Hope. So, he saw to the mare.
Days Later
This was a place to call home, these rusted walls worn and sometimes trendy in what was modern taste. He lived in the warehouse well enough, he looked like he had always been there. Her rustic sort of statue she hired to decorate up the place. Her statue. There were times he felt he was her lover, though he'd never kissed her. At times he watched her body bend for others and felt he was the brother. The sensation that there was affection, however, never dwindled, though it was fickle in the mask it wore.
These were the days of rain and forgiveness and he was beginning to think it was time to shrug off his burden of shame. He could regret for eternity what had happened, but he didn't feel it did anyone, even victims, any good. Those who suffered what he'd done wished more pain, those who benefitted held him on high like a brave savoir. It was all far away here, fighting each other without a clear winner. He had always decided that the punishment, the shunning, was what he deserved. He sympathized with the families that had lost those they loved, to the point of condeming himself.
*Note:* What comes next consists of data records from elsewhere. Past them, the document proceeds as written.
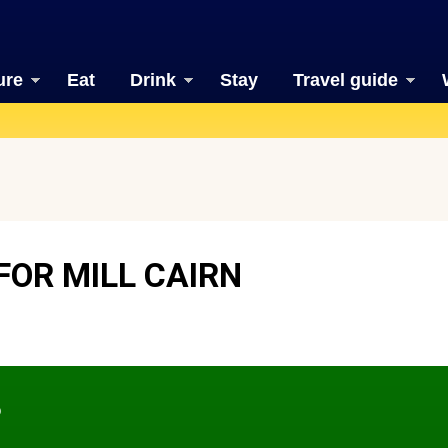
ure
Eat
Drink
Stay
Travel guide
FOR MILL CAIRN
?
Perhaps he could wear a suit and leave the armor of his black leather jacket's guilt hung up on a rung and for once, for a chance, he would meet Madi on common ground. Neither with armor or resentment for what went on in the books of their past. She never explained herself. He never asked that she should. These days coming were hot ones and they whispered encouragement that there were things now that needed to be left behind.
So he did.
He hung up his leather coat on a nail in the warehouse, staring at its contours. His contours, where his flesh and blood rested so many nights it and it still held the phantom of his body without him. He reached out to touch the leather, felt it was oily and dry, beaten and protected by the years. His grey cotton shirt fresh and clean in a morning when he had yet to do any work. His callous hands brushed the back of his neck and he examined the door. It was time to walk.
It was time to abandon the era of self-punishment and self-blame. He had lived in it for over a decade and finally had come to the feeling that enough blood, sweat, tears and solitude had been paid to it. A wife given up to his own sense of tattooed melancholy at what had been that could neither be prevented or erased. Children not adopted for a feeling that he lacked worth. The time he sat with Madison on the steps and she had kissed him and he, still, felt himself to be so not worthwhile that he could be the inanimate object which didn't kiss back.
When he shoved open the warehouse door to step into day, he thought for the first time in eleven years... that his penance had been paid and it was time to be more of flesh and blood than of scarse shadow.